PROVIDED DATA:

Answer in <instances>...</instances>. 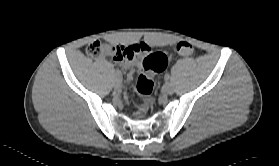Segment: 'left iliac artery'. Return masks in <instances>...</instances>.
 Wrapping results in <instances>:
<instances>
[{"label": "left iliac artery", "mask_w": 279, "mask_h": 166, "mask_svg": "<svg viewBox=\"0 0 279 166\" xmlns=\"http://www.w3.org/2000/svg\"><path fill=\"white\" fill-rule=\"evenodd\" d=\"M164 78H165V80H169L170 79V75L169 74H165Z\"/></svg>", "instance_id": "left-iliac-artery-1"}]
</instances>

...

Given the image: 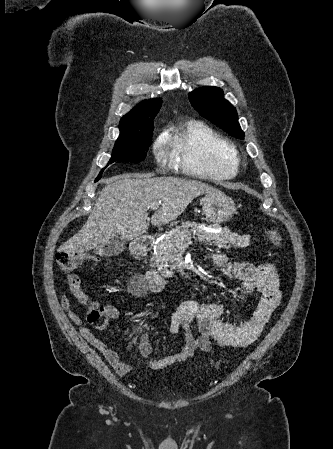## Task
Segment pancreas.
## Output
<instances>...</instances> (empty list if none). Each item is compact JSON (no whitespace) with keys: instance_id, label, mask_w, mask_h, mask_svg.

ACTIVITY: Look above for the line holding "Segment pancreas.". Print it and every line after it, exactly, through the line holding "<instances>...</instances> (empty list".

EXERCISE ANSWER:
Segment pancreas.
## Output
<instances>...</instances> (empty list if none). Each item is compact JSON (no whitespace) with keys: instance_id, label, mask_w, mask_h, mask_svg.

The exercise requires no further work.